1990 supplement for the GURPS role-playing game

GURPS Fantasy Folk is a fantasy sourcebook for the GURPS (Generic Universal Role-Playing System), written by Chris W. McCubbin, and published by Steve Jackson Games in 1990.

==Contents==
GURPS Fantasy Folk contains information about 24 nonhuman races that can either be used by the gamemaster to create non-player characters or by the players as player characters. The book is divided into two sections, extensive rules on how to design new creatures, and or each of the 24 races, a four-page description of their physiology, psychology, ecology, culture and politics

==Publication history==
GURPS Fantasy Folk is a 128-page perfect-bound book that was written by Chris W. McCubbin, with Loyd Blankenship and Steve Jackson, with a cover by Ken Kelly, and illustrations by Evan Dorkin, and was published by Steve Jackson Games in 1990 as a 128-page book.

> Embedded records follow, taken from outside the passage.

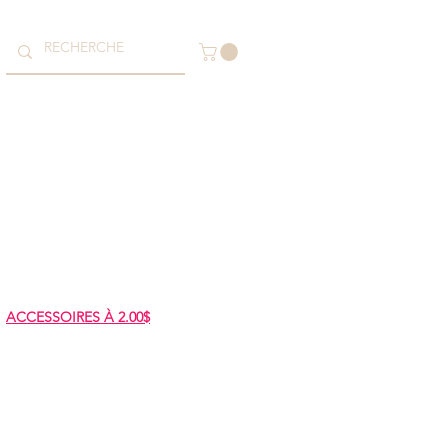
ACCESSOIRES À 2.00$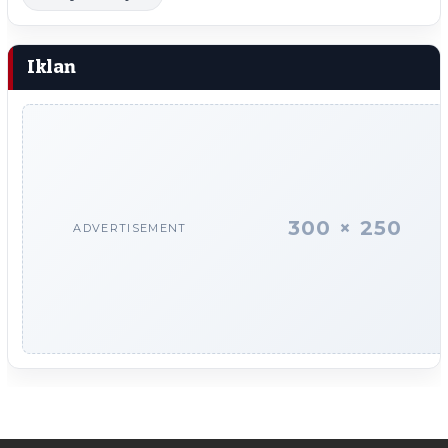
Iklan
300 × 250
ADVERTISEMENT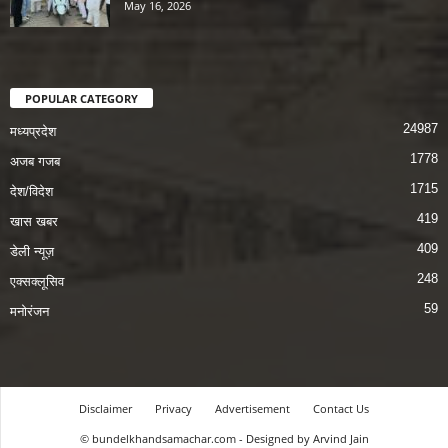
May 16, 2026
POPULAR CATEGORY
24987
मध्यप्रदेश
1778
अजब गजब
1715
देश/विदेश
419
खास खबर
409
डेली न्यूज़
248
एक्सक्लूसिव
59
मनोरंजन
Disclaimer
Privacy
Advertisement
Contact Us
© bundelkhandsamachar.com - Designed by Arvind Jain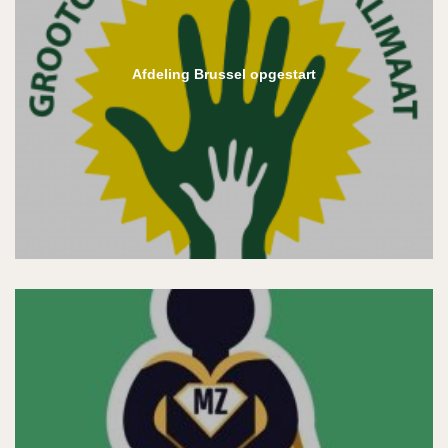
Afdeling Brussel opgestart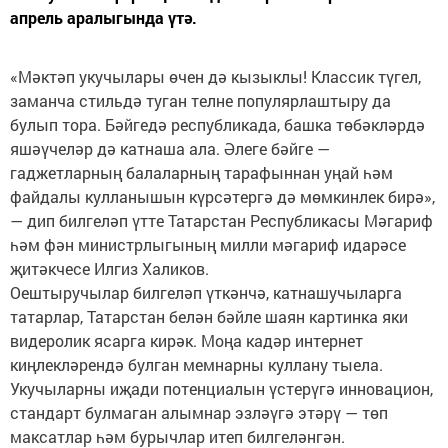
апрель аралыгында үтә.
«Мәктәп укучылары өчен дә кызыклы! Классик түгел,
заманча стильдә туган телне популярлаштыру да
булып тора. Бәйгедә республикада, башка төбәкләрдә
яшәүчеләр дә катнаша ала. Әлеге бәйге —
гаджетларның балаларның тарафыннан уңай һәм
файдалы кулланышын күрсәтергә дә мөмкинлек бирә»,
— дип билгеләп үтте Татарстан Республикасы Мәгариф
һәм фән министрлыгының милли мәгариф идарәсе
җитәкчесе Илгиз Халиков.
Оештыручылар билгеләп үткәнчә, катнашучыларга
татарлар, Татарстан белән бәйле шаян картинка яки
видеролик ясарга кирәк. Моңа кадәр интернет
киңлекләрендә булган мемнарны куллану тыела.
Укучыларны иҗади потенциалын үстерүгә инновацион,
стандарт булмаган алымнар эзләүгә этәрү — төп
максатлар һәм бурычлар итеп билгеләнгән.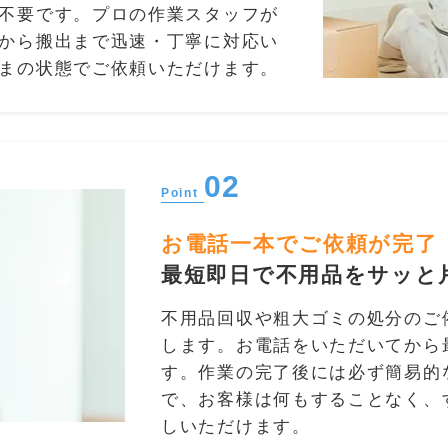
不要です。プロの作業スタッフが
から搬出まで迅速・丁寧に対応い
まの状態でご依頼いただけます。
02
Point
お電話一本でご依頼が完了
最短即日で不用品をサッと
不用品回収や粗大ゴミの処分のご
します。お電話をいただいてから
す。作業の完了後には必ず簡易的
で、お客様は何もすることなく、
しいただけます。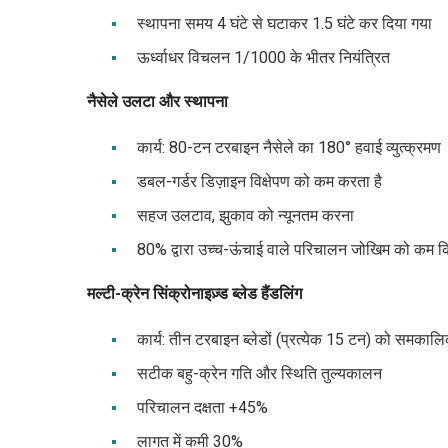
स्थापना समय 4 घंटे से घटाकर 1.5 घंटे कर दिया गया
ऊर्ध्वाधर विचलन 1/1000 के भीतर नियंत्रित
नैसेले उलटा और स्थापना
कार्य: 80-टन टरबाइन नैसेले का 180° हवाई व्युत्क्रमण
डबल-गर्डर डिज़ाइन विक्षेपण को कम करता है
सहज उलटाव, झुकाव को न्यूनतम करना
80% द्वारा उच्च-ऊंचाई वाले परिचालन जोखिम को कम क
मल्टी-क्रेन सिंक्रोनाइज़्ड ब्लेड हैंडलिंग
कार्य: तीन टरबाइन ब्लेडों (प्रत्येक 15 टन) को समकाल
सटीक बहु-क्रेन गति और स्थिति तुल्यकालन
परिचालन दक्षता +45%
लागत में कमी 30%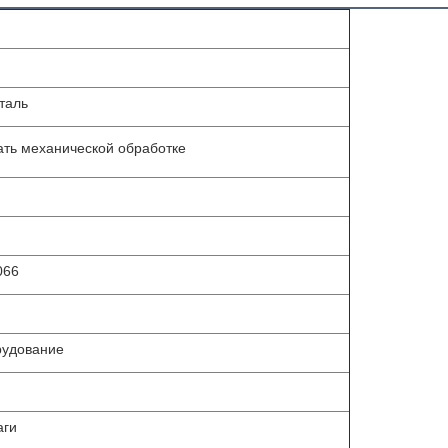
таль
ать механической обработке
066
рудование
аги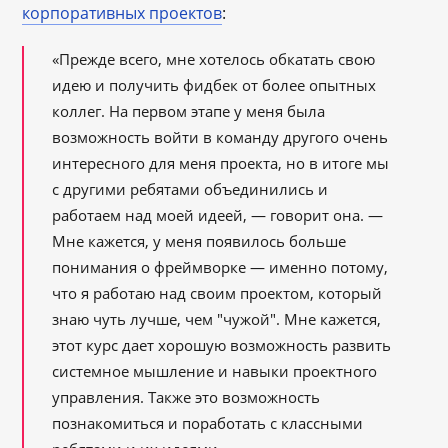
корпоративных проектов
:
«Прежде всего, мне хотелось обкатать свою
идею и получить фидбек от более опытных
коллег. На первом этапе у меня была
возможность войти в команду другого очень
интересного для меня проекта, но в итоге мы
с другими ребятами объединились и
работаем над моей идеей, — говорит она. —
Мне кажется, у меня появилось больше
понимания о фреймворке — именно потому,
что я работаю над своим проектом, который
знаю чуть лучше, чем "чужой". Мне кажется,
этот курс дает хорошую возможность развить
системное мышление и навыки проектного
управления. Также это возможность
познакомиться и поработать с классными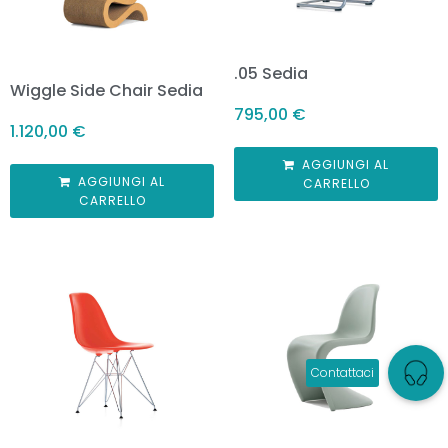
.05 Sedia
Wiggle Side Chair Sedia
795,00
€
1.120,00
€
AGGIUNGI AL
AGGIUNGI AL
CARRELLO
CARRELLO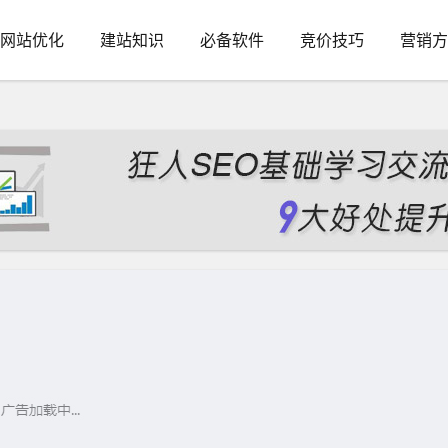
网站优化
建站知识
必备软件
竞价技巧
营销方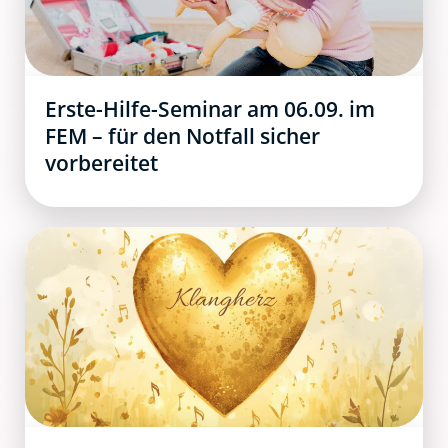
Erste-Hilfe-Seminar am 06.09. im
FEM – für den Notfall sicher
vorbereitet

In 1995, the book was updated to GURPS third edition rules, written by Chris W. McCubbin and Sean Punch, with extra material by Lloyd Blankenship and Steve Jackson, illustrations by Shea Ryan and Dan Smith, and cover art by Ken Kelley.

==Reception==
In the December 1990 of Dragon (Issue #164), Jim Bambra had mixed feelings about this book. Although he liked the cover art by Ken Kelley, calling it "exceptionally good", he felt the interior art was "only average at best." Although he thought the creature descriptions "provide good insights into each of the races," he felt the descriptions "suffer from being designed for a generic setting. Instead of getting creatures who are integral parts of their fantasy world, we get creatures who can be plugged into almost any world, which gives them a fairly bland flavor." Bambra concluded that "GURPS game players looking for nifty creature design rules will not be disappointed... For those looking for detailed descriptions of how these creatures interact with a given world or setting, GURPS Fantasy Folk is far too generic to offer more than just a brief glimpse."

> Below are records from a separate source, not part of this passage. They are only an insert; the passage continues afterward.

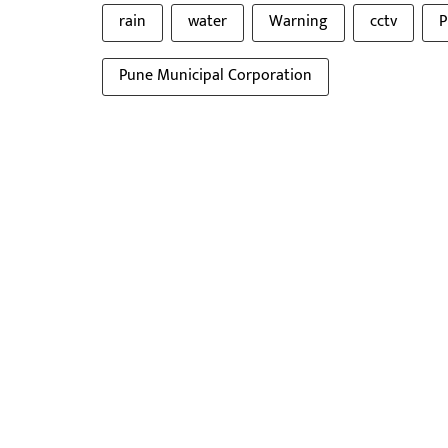
rain
water
Warning
cctv
P
Pune Municipal Corporation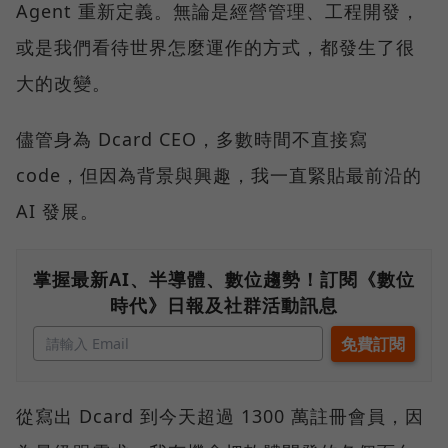
Agent 重新定義。無論是經營管理、工程開發，
或是我們看待世界怎麼運作的方式，都發生了很
大的改變。
儘管身為 Dcard CEO，多數時間不直接寫
code，但因為背景與興趣，我一直緊貼最前沿的
AI 發展。
掌握最新AI、半導體、數位趨勢！訂閱《數位
時代》日報及社群活動訊息
從寫出 Dcard 到今天超過 1300 萬註冊會員，因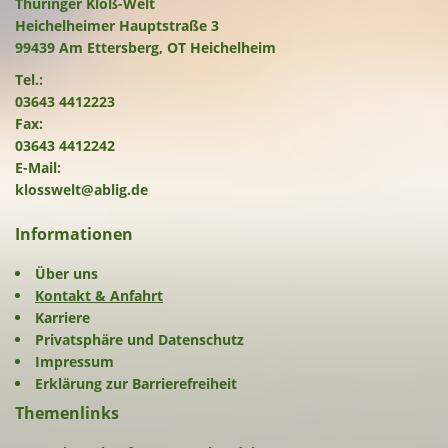
Thüringer Kloß-Welt
Heichelheimer Hauptstraße 3
99439 Am Ettersberg, OT Heichelheim
Tel.:
03643 4412223
Fax:
03643 4412242
E-Mail:
klosswelt@ablig.de
Informationen
Über uns
Kontakt & Anfahrt
Karriere
Privatsphäre und Datenschutz
Impressum
Erklärung zur Barrierefreiheit
Themenlinks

In the February 1996 edition of Dragon (Issue #226), Rick Swan felt that the second edition of this book "promises more than it delivers", pointing out that the "rigid format" of four pages per race left him feeling that "the writing feels cramped, suffering from an abundance of generalities and a shortage of specifics." However, Swan called the race generation rules "one of the most elegant systems for creating original characters I've ever seen." He concluded by giving the book an average rating of 3 out of 6, saying "If you're a GURPS fanatic too lazy to cook up your own statistics for dwarves and kobolds, Fantasy Folk might be worth the investment. If you own the first edition, you can probably skip the upgrade. If you're not a GURPS player, there's little of interest here. Still, even if you decide to pass, I'd sneak a peek at the chapter on race generation — it's pretty terrific."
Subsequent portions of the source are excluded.